World Cup: ottava meraviglia dell'Italvolley, Serbia ko 3-0

Sapporo (Giappone), 13 nov. (LaPresse) - L'aritmetica ancora non lo dice, ma l'Italia sta toccando il biglietto per Londra 2012. Anche le campionesse d'Europa della Serbia si sono dovute inchinare al rullo azzurro, che le ha travolte per 3-0 (il sesto consecutivo). La serie dell'Italia, tuttora imbattuta ha raggiunto quota otto, per un totale di 23 punti e nell'ultima giornata c'è la sfida tra le azzurre e il fanalino di coda Kenya.

L'ennesimo successo ha di fatto regalato la qualificazione e riproposto una volta per tutte Lo Bianco e compagne come stelle del firmamento del volley e dello sport italiano. L'appetito vien mangiando e per la prima volta dalle parole di Simona Gioli è uscita la cosa che tutti pensiamo e speriamo: "Adesso vogliamo vincere la Coppa." Per questo il cammino è ancora impervio ci sono da battere Germania e Stati Uniti, a Tokyo dove la squadra si trasferirà già questa sera. Ma sognare il bis del trionfo del 2007 non costa niente.

Chi oggi si aspettava un match facile, tra una squadra lanciata e una semidelusa, si sbagliava di grosso. Le giovani serbe hanno colpi e orgoglio e per metà del primo set hanno messo sotto di brutto un'Italia macchinosa in attacco.

Il sestetto di Terzic è stato avanti anche 13-7, poi si è iniziata la rimonta. Fondamentali la potenza di Costagrande e la velocità di Gioli, importantissima la prova di Del Core, non solo in difesa e ricezione, ma soprattutto al servizio ed a muro. Paola Croce si è meritato il premio come mvp del match, confermando di essere un valore aggiunto in questa Italia.

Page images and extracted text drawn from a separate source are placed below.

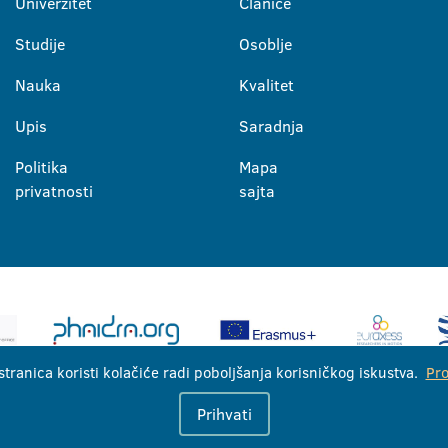
Univerzitet
Članice
Studije
Osoblje
Nauka
Kvalitet
Upis
Saradnja
Politika
Mapa
privatnosti
sajta
stranica koristi kolačiće radi poboljšanja korisničkog iskustva.
Pro
Univerzitet u Banjoj Luci © 2026
Prihvati
Sva prava zadržana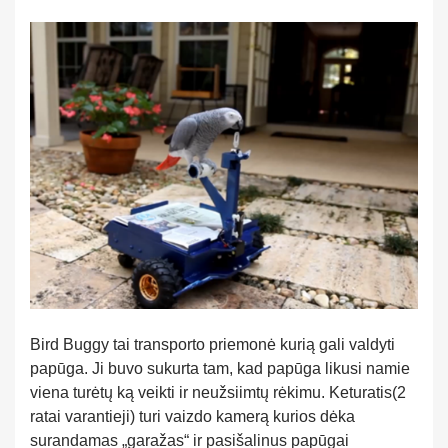
Bird Buggy tai transporto priemonė kurią gali valdyti
papūga. Ji buvo sukurta tam, kad papūga likusi namie
viena turėtų ką veikti ir neužsiimtų rėkimu. Keturatis(2
ratai varantieji) turi vaizdo kamerą kurios dėka
surandamas „garažas“ ir pasišalinus papūgai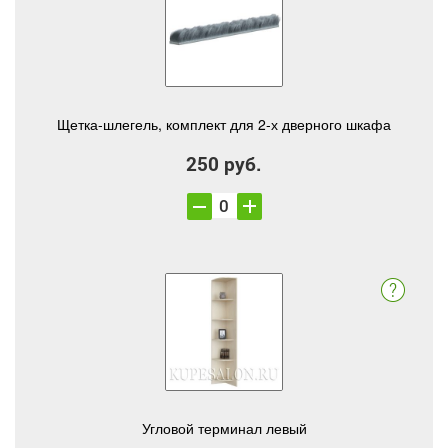
Щетка-шлегель, комплект для 2-х дверного шкафа
250 руб.
Угловой терминал левый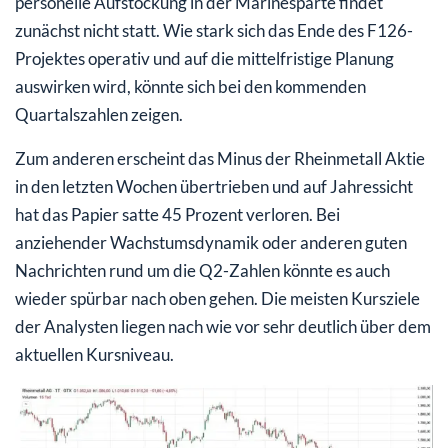
personelle Aufstockung in der Marinesparte findet
zunächst nicht statt. Wie stark sich das Ende des F126-
Projektes operativ und auf die mittelfristige Planung
auswirken wird, könnte sich bei den kommenden
Quartalszahlen zeigen.
Zum anderen erscheint das Minus der Rheinmetall Aktie
in den letzten Wochen übertrieben und auf Jahressicht
hat das Papier satte 45 Prozent verloren. Bei
anziehender Wachstumsdynamik oder anderen guten
Nachrichten rund um die Q2-Zahlen könnte es auch
wieder spürbar nach oben gehen. Die meisten Kursziele
der Analysten liegen nach wie vor sehr deutlich über dem
aktuellen Kursniveau.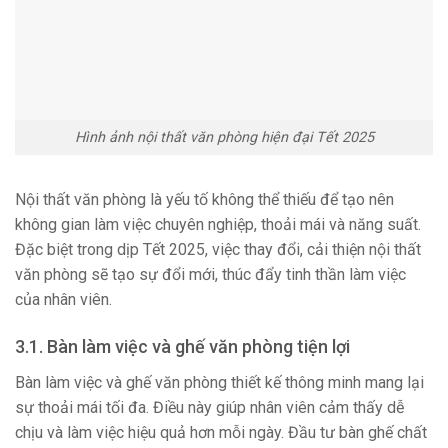
Hình ảnh nội thất văn phòng hiện đại Tết 2025
Nội thất văn phòng là yếu tố không thể thiếu để tạo nên
không gian làm việc chuyên nghiệp, thoải mái và năng suất.
Đặc biệt trong dịp Tết 2025, việc thay đổi, cải thiện nội thất
văn phòng sẽ tạo sự đổi mới, thúc đẩy tinh thần làm việc
của nhân viên.
3.1. Bàn làm việc và ghế văn phòng tiện lợi
Bàn làm việc và ghế văn phòng thiết kế thông minh mang lại
sự thoải mái tối đa. Điều này giúp nhân viên cảm thấy dễ
chịu và làm việc hiệu quả hơn mỗi ngày. Đầu tư bàn ghế chất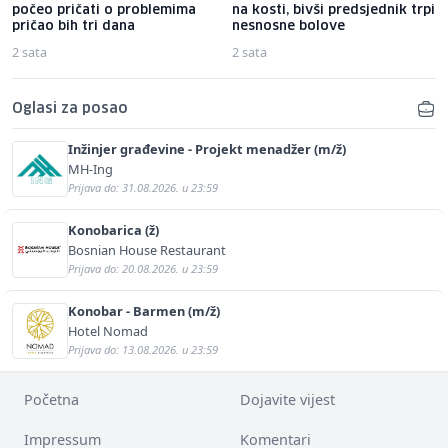
počeo pričati o problemima
na kosti, bivši predsjednik trpi
pričao bih tri dana
nesnosne bolove
2 sata
2 sata
Oglasi za posao
Inžinjer građevine - Projekt menadžer (m/ž)
MH-Ing
Prijava do: 31.08.2026. u 23:59
Konobarica (ž)
Bosnian House Restaurant
Prijava do: 20.08.2026. u 23:59
Konobar - Barmen (m/ž)
Hotel Nomad
Prijava do: 13.08.2026. u 23:59
Početna
Dojavite vijest
Impressum
Komentari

Le azzurre hanno rimontato punto su punto, annullato tre palle set e poi si sono imposte 29-27, dal secondo set in poi sono state loro a imporre il ritmo di gioco e la Serbia, che per la prima volta nel torneo ha utilizzato Brakocevic, si è dovuta arrendere.

"La Serbia ha giocato tutta la gara senza pensieri, ha servito e attaccato alla morte. Nel primo ci ha messo in difficoltà ma noi abbiamo saputo reagire e soffrire e abbiamo rimontato e vinto. Questa bellissima serie di prestazioni e di vittorie sono tutto merito della squadra che sta giocando molto bene", ha spiegato il Ct, Massimo Barbolini.

"Abbiamo iniziato diciamo piano, sapevamo che loro anche se ogni volta giocano con una formazione diversa sono una squadra con caratteristiche precise. Noi siamo state brave a rimontare, vincere il set e poi a tenere in mano il gioco sino alla fine", gli ha fatto eco la palleggiatrice Eleonora Lo Bianco.

ITALIA-SERBIA 3-0 (29-27 25-19 25-20).

ITALIA: Del Core 11, Lo Bianco 2, Arrighetti 7, Bosetti L. 4, Costagrande 20, Gioli 20. Libero: Croce. Anzanello. Non entrate: Bosetti C., Barcellini, De Gennaro, Signorile. All. Barbolini.

SERBIA: Vesovic 8, Ninkovic 8, Zivkovic 2, Molnar 5, Veljkovic 17, Brakocevic 13. Libero: Popovic. Malesevic, Bjelica 5. Non entrate: Antonijevic, Rasic, Cebic. All. Terzic.